Assembly starts at a single floor framing and flooring fixture for both lines, almost in the center of the plant. Crossmembers are supplied with end clips and already soft coated. Hardwood laminated floor boards are likewise supplied with a soft coating on the underside. Assembled floors are gang-drilled at each crossmember, then screwed down with self-feeding screw guns.
The single flooring line moves nose-to-tail, then splits two ways. One line goes to the left for custom trailers. The other line moves right for fleet orders. The two lines move sideways for the installation of the front wall, side walls, and rear frames with doors in place.
After the box is built, the line changes direction again to nose-to-tail to go through the roofing station, traveling on its own bogie. Hooking up wiring and plumbing takes place as the van rolls toward final inspection.

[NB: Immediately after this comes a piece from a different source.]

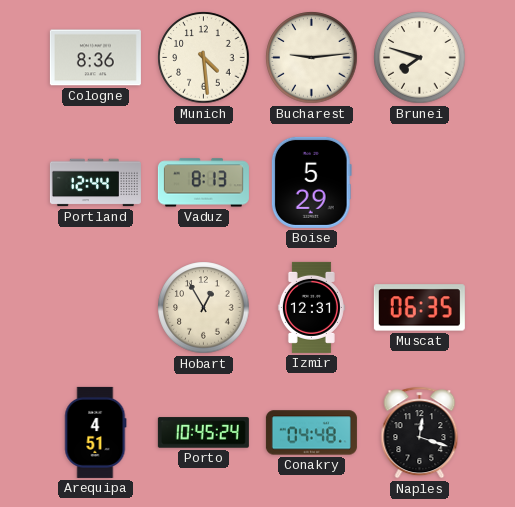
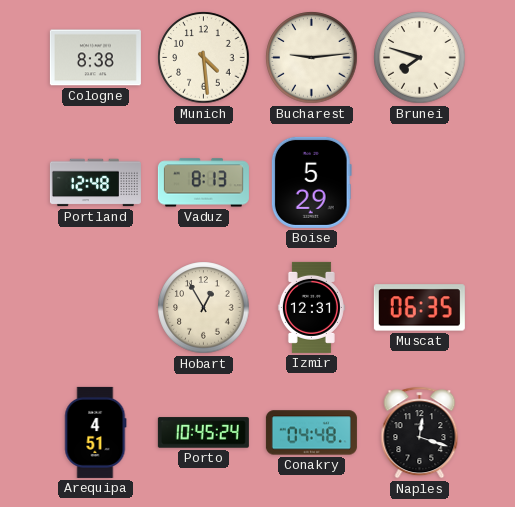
Cologne: 8:36 -> 8:38
Portland: 12:44 -> 12:48
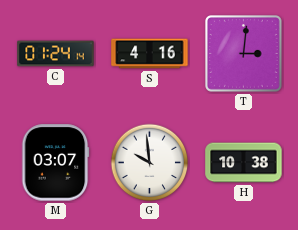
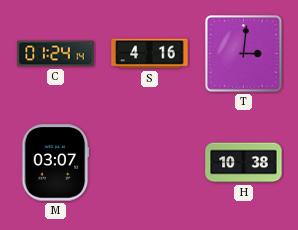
G: 9:59 -> none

For very special trailers that require more fitting-out time, TM Canada has a four-bay special options completion center across the street. This is for dry freight vans that have a lot of interior work. While Trailmobile Canada is not in the refrigerated trailer market, it does build some insulated trailers for heated operations. Diesel- or propane-powered heaters can be installed by outside contractors. Tailgate lifts are likewise contracted out.
When completed, the van trailers are moved to an off-site lot for customer pick-up.
Mississauga is also home to the Trailmobile Parts & Service Corporation Distribution Center for Canada. It serves five company-owned Trailmobile branches in Canada and 70 distributors, similar to the much larger Trailmobile Parts Distribution Center in Erlanger KY that serves Trailmobile branches and dealers in the United States.
A new 40,000-sq-ft distribution center for the Canadian Parts & Service Corp was officially opened in July. The story on that open house event will be published in Trailer/Body Builders' October Parts issue.